_WHAT TO DO_
Which lines hold the string "Sunday"? Copy each of them from the material below.
BEGIN DATA UNDER STUDY
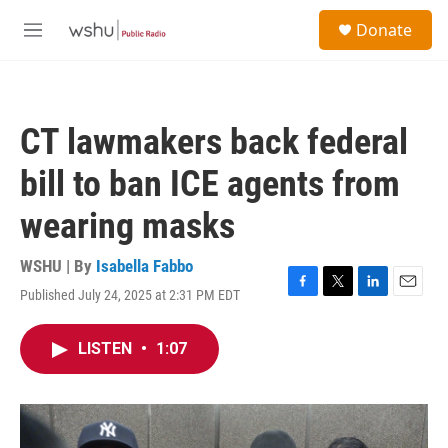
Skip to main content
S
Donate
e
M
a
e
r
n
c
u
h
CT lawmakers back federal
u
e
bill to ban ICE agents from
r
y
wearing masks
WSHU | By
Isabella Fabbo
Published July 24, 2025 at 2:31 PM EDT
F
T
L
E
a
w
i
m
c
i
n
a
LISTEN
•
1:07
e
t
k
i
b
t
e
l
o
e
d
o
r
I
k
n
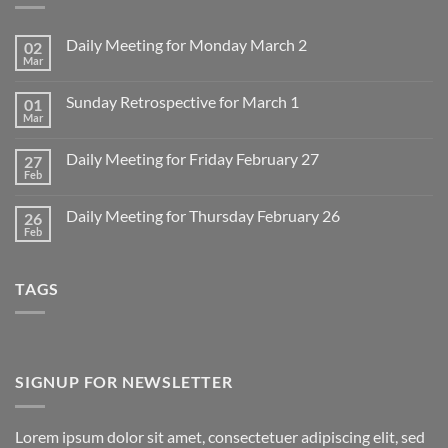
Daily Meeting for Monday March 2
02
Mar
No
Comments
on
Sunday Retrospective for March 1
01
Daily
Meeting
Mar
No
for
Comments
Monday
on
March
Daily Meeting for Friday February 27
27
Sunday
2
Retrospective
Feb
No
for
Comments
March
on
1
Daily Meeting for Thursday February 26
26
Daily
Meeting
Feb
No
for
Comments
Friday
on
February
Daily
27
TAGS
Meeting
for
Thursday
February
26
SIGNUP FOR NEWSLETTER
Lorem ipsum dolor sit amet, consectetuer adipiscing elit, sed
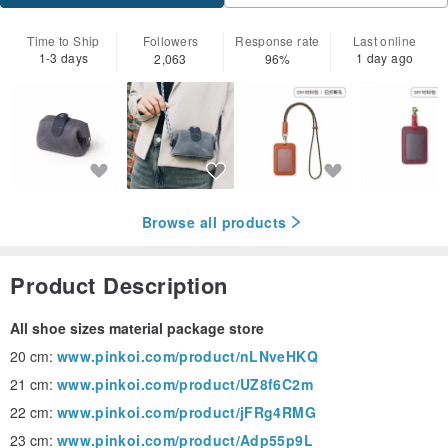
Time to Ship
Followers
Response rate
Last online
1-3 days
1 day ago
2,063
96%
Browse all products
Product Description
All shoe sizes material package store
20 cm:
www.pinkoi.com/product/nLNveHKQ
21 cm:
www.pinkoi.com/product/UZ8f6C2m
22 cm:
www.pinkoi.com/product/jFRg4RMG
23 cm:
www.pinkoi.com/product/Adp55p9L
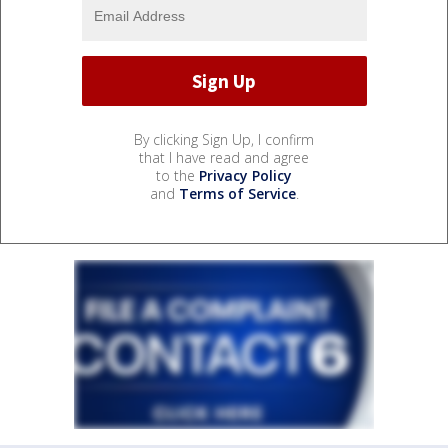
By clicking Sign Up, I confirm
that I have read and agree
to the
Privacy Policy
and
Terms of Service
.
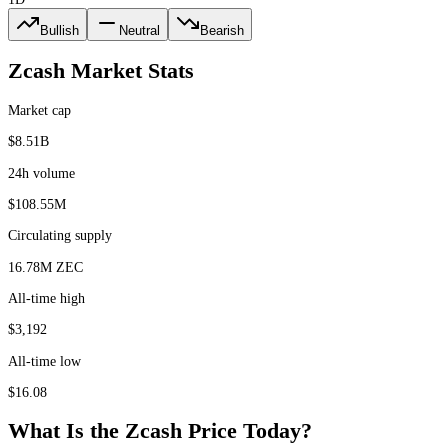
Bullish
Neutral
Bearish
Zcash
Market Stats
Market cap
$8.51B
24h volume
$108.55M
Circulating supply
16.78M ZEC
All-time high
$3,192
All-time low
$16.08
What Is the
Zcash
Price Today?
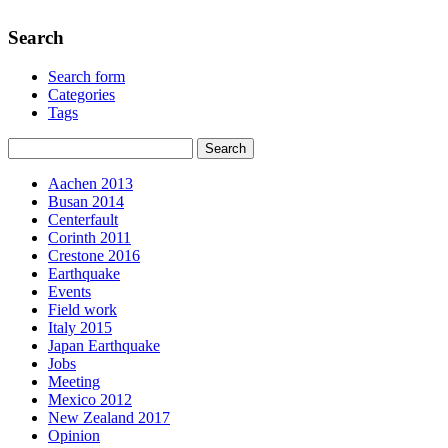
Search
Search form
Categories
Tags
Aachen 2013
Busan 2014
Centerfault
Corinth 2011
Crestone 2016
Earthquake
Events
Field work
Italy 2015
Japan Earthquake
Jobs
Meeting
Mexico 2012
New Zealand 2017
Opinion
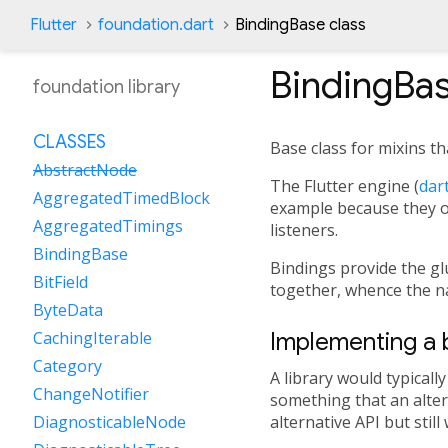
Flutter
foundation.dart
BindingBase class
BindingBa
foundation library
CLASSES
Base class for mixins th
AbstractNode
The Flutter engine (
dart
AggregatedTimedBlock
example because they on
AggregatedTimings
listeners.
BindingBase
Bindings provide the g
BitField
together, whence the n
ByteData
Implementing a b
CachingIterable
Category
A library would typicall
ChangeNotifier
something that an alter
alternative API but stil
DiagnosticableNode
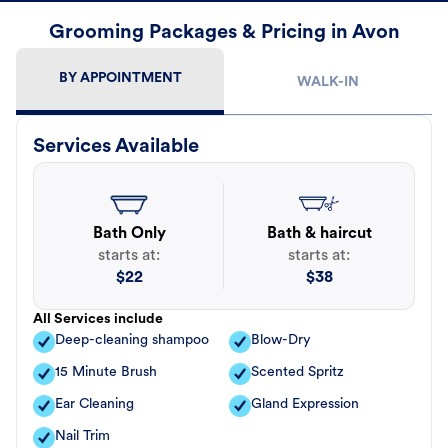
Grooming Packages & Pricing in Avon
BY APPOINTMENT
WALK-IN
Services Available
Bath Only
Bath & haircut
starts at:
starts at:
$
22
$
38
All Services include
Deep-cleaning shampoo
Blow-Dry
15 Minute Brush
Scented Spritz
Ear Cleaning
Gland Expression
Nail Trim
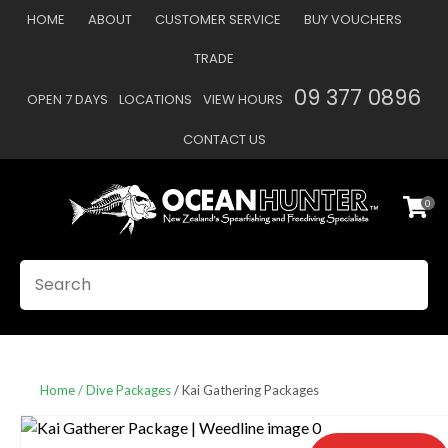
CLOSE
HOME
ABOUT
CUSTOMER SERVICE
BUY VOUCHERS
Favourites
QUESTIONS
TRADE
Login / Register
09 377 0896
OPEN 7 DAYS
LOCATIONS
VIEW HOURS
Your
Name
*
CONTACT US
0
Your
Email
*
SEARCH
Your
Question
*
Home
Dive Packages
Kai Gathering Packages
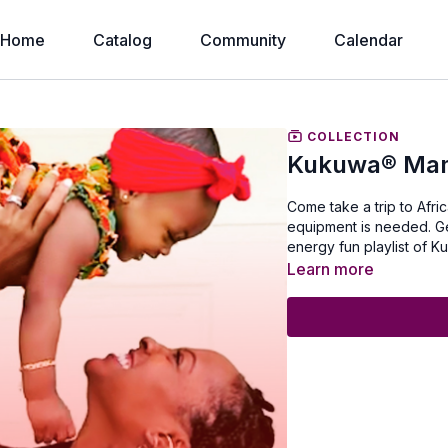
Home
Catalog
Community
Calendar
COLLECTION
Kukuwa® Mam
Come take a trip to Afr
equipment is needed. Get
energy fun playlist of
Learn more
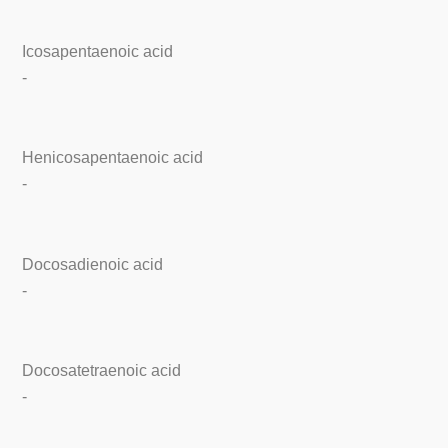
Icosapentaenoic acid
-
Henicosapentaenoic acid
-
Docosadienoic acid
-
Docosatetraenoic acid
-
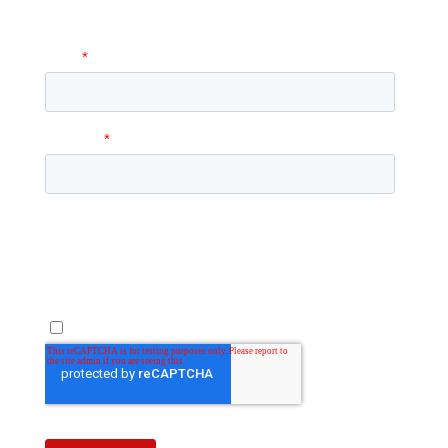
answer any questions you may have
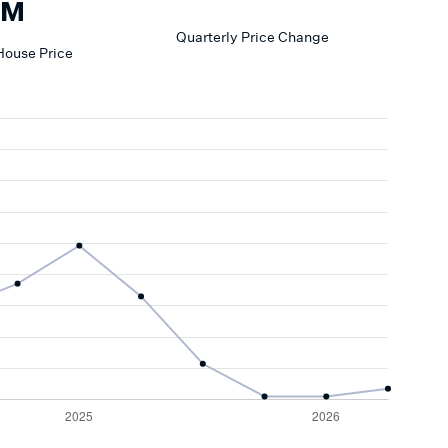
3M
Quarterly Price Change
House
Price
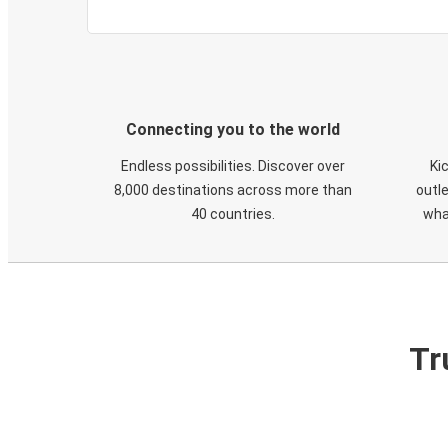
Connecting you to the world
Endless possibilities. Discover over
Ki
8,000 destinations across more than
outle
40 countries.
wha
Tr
END DATA UNDER STUDY
BEGIN DATA UNDER STUDY
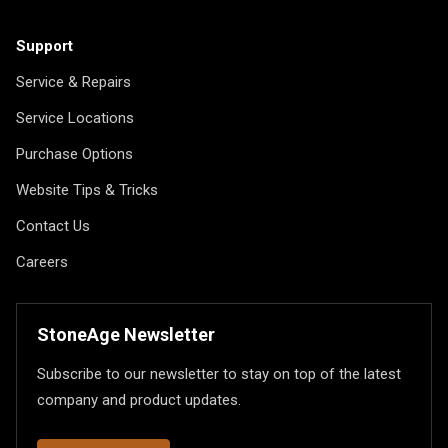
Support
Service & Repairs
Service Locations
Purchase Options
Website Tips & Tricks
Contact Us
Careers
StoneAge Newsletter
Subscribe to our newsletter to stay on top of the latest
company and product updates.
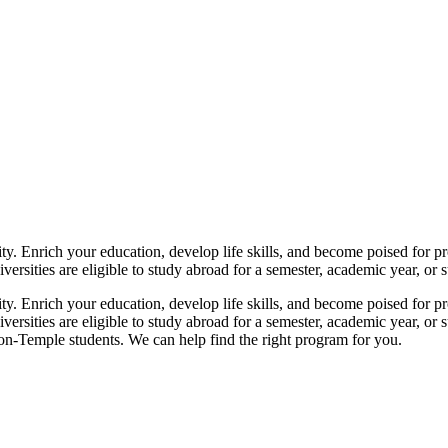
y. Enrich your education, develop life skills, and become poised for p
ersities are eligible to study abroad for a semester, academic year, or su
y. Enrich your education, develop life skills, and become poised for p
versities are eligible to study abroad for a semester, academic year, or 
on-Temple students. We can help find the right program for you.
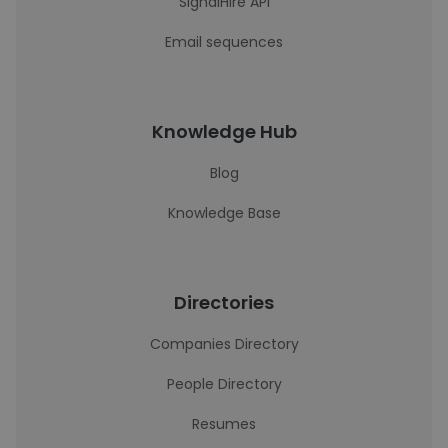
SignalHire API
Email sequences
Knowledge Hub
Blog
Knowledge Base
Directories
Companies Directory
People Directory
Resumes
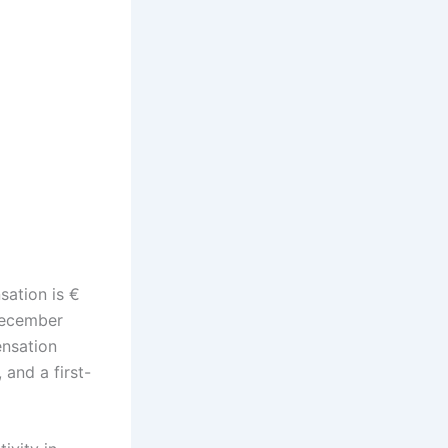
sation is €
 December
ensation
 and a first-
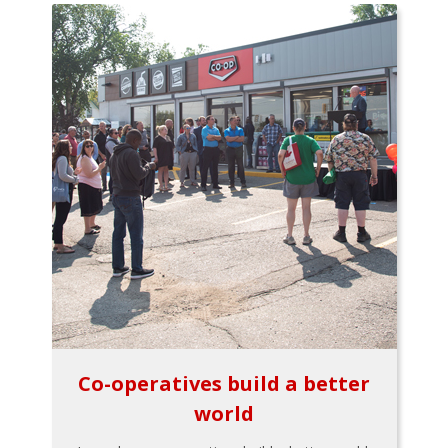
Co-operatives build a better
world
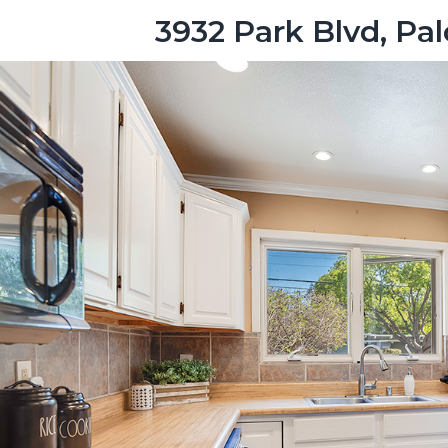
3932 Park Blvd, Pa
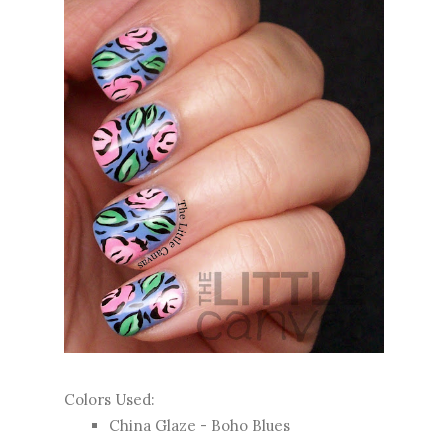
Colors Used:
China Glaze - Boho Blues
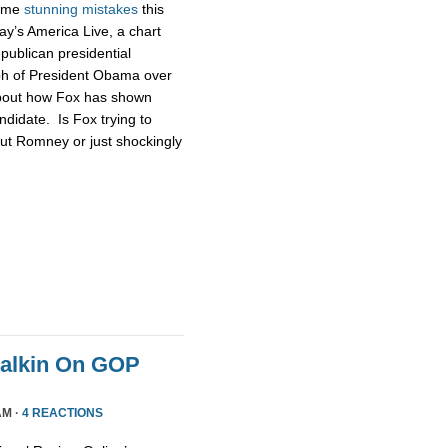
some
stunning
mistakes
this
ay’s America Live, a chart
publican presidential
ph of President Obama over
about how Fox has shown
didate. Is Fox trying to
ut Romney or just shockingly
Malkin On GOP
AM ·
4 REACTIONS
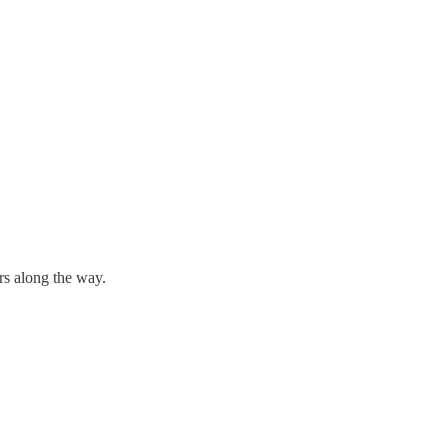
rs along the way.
END DATA UNDER STUDY
_REPLY_
Sunday Retrospective for March 1
Sunday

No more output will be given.